In some cases, the new displacements contain the binary encoding of an indirect branch instruction, like the example shown in Figure 4. Here, a conditional jump instruction with a short 1-byte displacement in unoptimized code changes to equivalent conditional jump instruction with a near 4-byte displacement as a byproduct of a layout change caused by optimization. This new displacement encodes the retn (i.e., 0xC3) indirect branch instruction. Even though the displacement is not intended to be an instruction, it can be decoded as one during an exploit because x86_64 uses unaligned, variable-length instructions. The sequence of bytes preceding indirect branch instruction encoding can be decoded as a gadget if they happen to encode valid instructions (which is quite likely given the density of the x86_64 ISA). These gadgets are called “unintended” or “unaligned” gadgets.

Figure 4: Binary layout change resulting in introduced gadget terminating instruction encoding

What can we do to address this?

The various behaviors we discovered all have a common property: they are secondary to or independent of the desired optimization. This means we can undo gadget-introducing behaviors without completely sacrificing performance.

Ideally, compilers would patch their optimizations to remove these behaviors. Unfortunately, instruction duplication behaviors are common to many different optimization passes and gadget encodings introduced through displacement changes can’t be detected during optimization as binary layout happens much later.

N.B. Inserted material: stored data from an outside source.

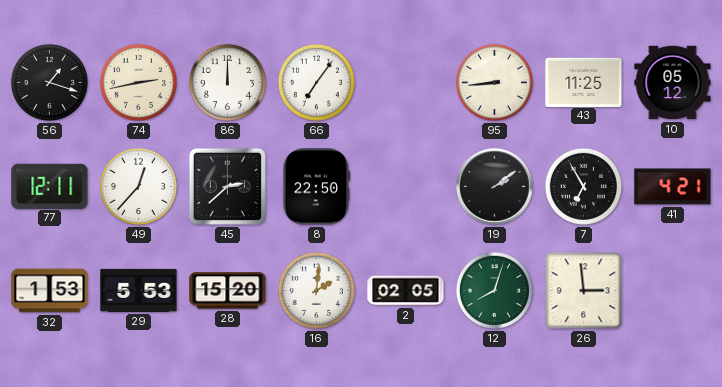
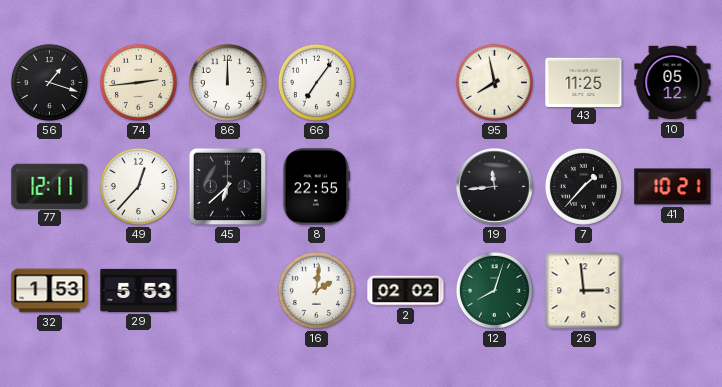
74: 2:43 -> 2:44
95: 8:44 -> 7:58
45: 2:38 -> 6:38
8: 22:50 -> 22:55
19: 2:09 -> 11:44
7: 6:55 -> 1:37
41: 4:21 -> 10:21
28: 15:20 -> none
2: 02:05 -> 02:02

Fortunately, binary recompilers such as Egalito are well-suited to address this problem. Egalito allows us to transform program binaries in a layout-agnostic manner regardless of the compiler used to generate the binary. This provides many advantages to the problem at hand. First, we can implement recompiler passes to undo negative behaviors once for Egalito instead of for each problematic optimization in each compiler. Additionally, we can undo negative behaviors in programs without access to source code or special compilers!

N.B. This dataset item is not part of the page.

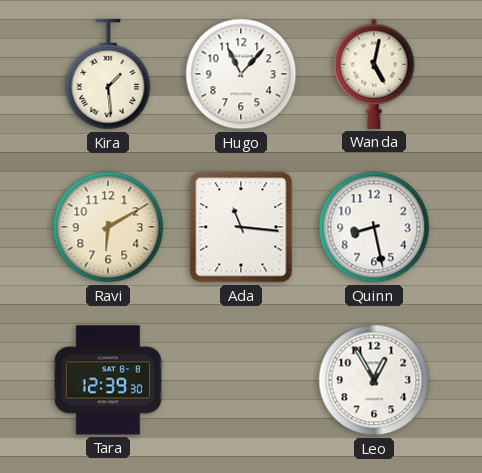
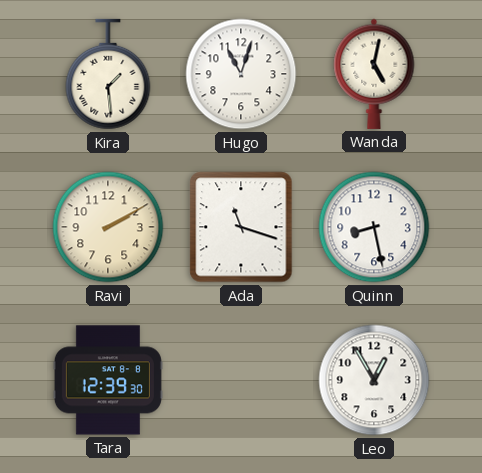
Hugo: 11:07 -> 11:03
Ravi: 6:10 -> 2:10
Ada: 11:16 -> 11:18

Practical binary security optimizations

We built an initial set of five binary optimization passes for Egalito that eliminate gadgets in binaries that are introduced carelessly by compilers:

Return Merging: Merge all return instructions in a function to a single instance.
Indirect Jump Merging: Merge all indirect jump instructions targeting the same register in a function to a single instance.
Instruction barrier widening: Eliminate unintended special-purpose gadgets that span consecutive intended instructions.
Offset/Displacement Sledding: Eliminate gadgets rooted in jump displacements.
Function Reordering: Eliminate gadgets rooted in call offsets.

Next, we evaluated the impact of these optimization passes on gadget sets and performance by applying them to several of our study binaries. We found that our passes:

Eliminated 31.8% of useful gadgets on average
Reduced the overall utility of gadget sets in 78% of variants
Eliminated one or more special purpose gadget types (e.g., syscall gadgets) in 75% of variants
Had no effect on execution speed
Increased code size by only 6.1 kB on average

Conclusion

Compiler code generation and optimization behaviors have a massive impact on a binary gadget set. But due to a lack of attention to latent security properties, these behaviors generally create binaries with gadget sets that are easier for attackers to reuse in exploits. There are many root causes for this, however, it is possible to mitigate and undo negative behaviors with simple code transformations that do not sacrifice performance.

While our initial research on this problem has yielded some promising results, it is not exhaustive in dealing with problematic compiler behaviors. Over the coming year, I will be working on additional transformations to address other issues such as problematic register allocations. Additionally, I will be examining how these optimizations may have secondary benefits, such as reducing the performance costs of employing other code reuse defenses such as Control-Flow Integrity (CFI).

Acknowledgements

This research was conducted with my co-authors at Georgia Tech and Georgia Tech Research Institute: Matthew Pruett, Robert Bigelow, Girish Mururu, and Santosh Pande.